*Exercise requirements*: Would you please copy all of the data exactly, skipping the images?

*Data listing*:
↓

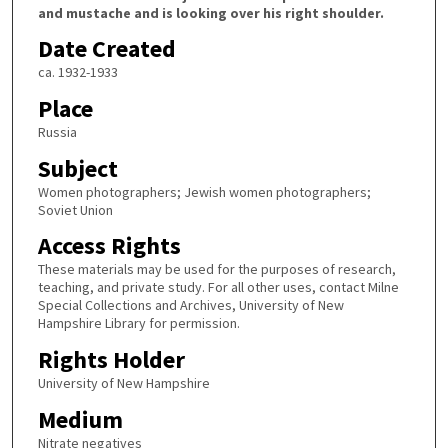
and mustache and is looking over his right shoulder.
Date Created
ca. 1932-1933
Place
Russia
Subject
Women photographers; Jewish women photographers;
Soviet Union
Access Rights
These materials may be used for the purposes of research,
teaching, and private study. For all other uses, contact Milne
Special Collections and Archives, University of New
Hampshire Library for permission.
Rights Holder
University of New Hampshire
Medium
Nitrate negatives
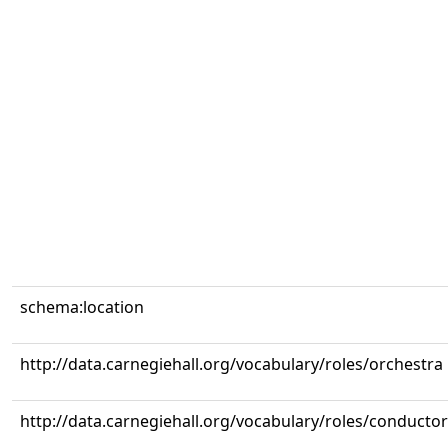
schema:location
http://data.carnegiehall.org/vocabulary/roles/orchestra
http://data.carnegiehall.org/vocabulary/roles/conductor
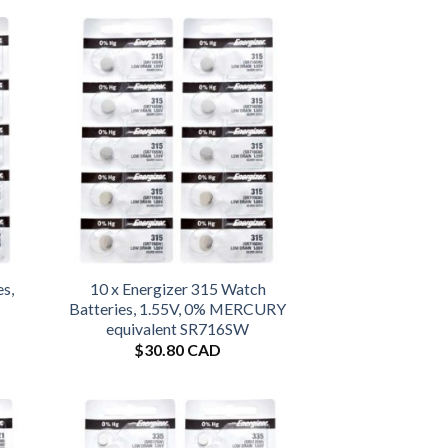
es,
10 x Energizer 315 Watch
Batteries, 1.55V, 0% MERCURY
equivalent SR716SW
$
30.80 CAD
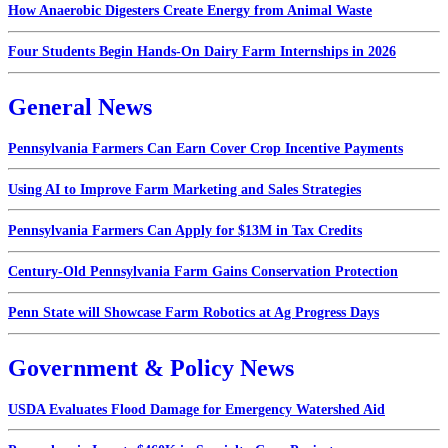
How Anaerobic Digesters Create Energy from Animal Waste
Four Students Begin Hands-On Dairy Farm Internships in 2026
General News
Pennsylvania Farmers Can Earn Cover Crop Incentive Payments
Using AI to Improve Farm Marketing and Sales Strategies
Pennsylvania Farmers Can Apply for $13M in Tax Credits
Century-Old Pennsylvania Farm Gains Conservation Protection
Penn State will Showcase Farm Robotics at Ag Progress Days
Government & Policy News
USDA Evaluates Flood Damage for Emergency Watershed Aid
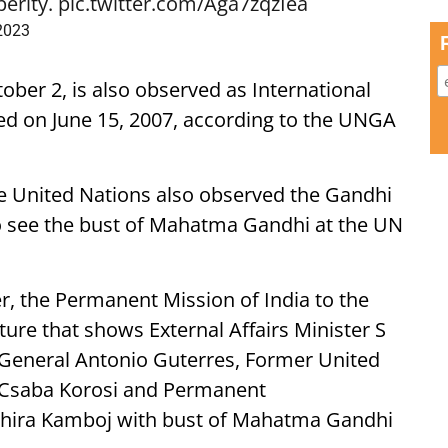
perity.
pic.twitter.com/Aga7zqzIea
 2023
ber 2, is also observed as International
hed on June 15, 2007, according to the UNGA
e United Nations also observed the Gandhi
 to see the bust of Mahatma Gandhi at the UN
r, the Permanent Mission of India to the
ture that shows External Affairs Minister S
-General Antonio Guterres, Former United
 Csaba Korosi and Permanent
uchira Kamboj with bust of Mahatma Gandhi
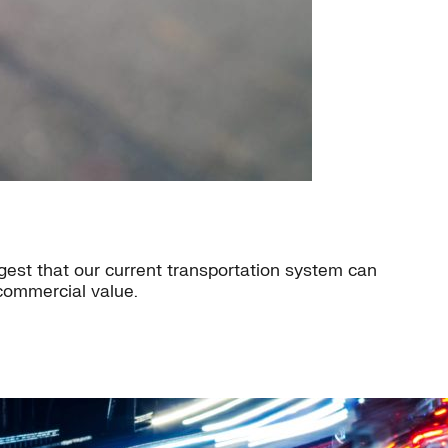
est that our current transportation system can
 commercial value.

↑

*Written answer*:
and mustache and is looking over his right shoulder.
Date Created
ca. 1932-1933
Place
Russia
Subject
Women photographers; Jewish women photographers;
Soviet Union
Access Rights
These materials may be used for the purposes of research,
teaching, and private study. For all other uses, contact Milne
Special Collections and Archives, University of New
Hampshire Library for permission.
Rights Holder
University of New Hampshire
Medium
Nitrate negatives
schema:location
http://data.carnegiehall.org/vocabulary/roles/orchestra
http://data.carnegiehall.org/vocabulary/roles/conductor
es,
10 x Energizer 315 Watch
Batteries, 1.55V, 0% MERCURY
equivalent SR716SW
$
30.80 CAD
How Anaerobic Digesters Create Energy from Animal Waste
Four Students Begin Hands-On Dairy Farm Internships in 2026
General News
Pennsylvania Farmers Can Earn Cover Crop Incentive Payments
Using AI to Improve Farm Marketing and Sales Strategies
Pennsylvania Farmers Can Apply for $13M in Tax Credits
Century-Old Pennsylvania Farm Gains Conservation Protection
Penn State will Showcase Farm Robotics at Ag Progress Days
Government & Policy News
USDA Evaluates Flood Damage for Emergency Watershed Aid
perity.
pic.twitter.com/Aga7zqzIea
 2023
ber 2, is also observed as International
hed on June 15, 2007, according to the UNGA
e United Nations also observed the Gandhi
 to see the bust of Mahatma Gandhi at the UN
r, the Permanent Mission of India to the
ture that shows External Affairs Minister S
-General Antonio Guterres, Former United
 Csaba Korosi and Permanent
uchira Kamboj with bust of Mahatma Gandhi
est that our current transportation system can
 commercial value.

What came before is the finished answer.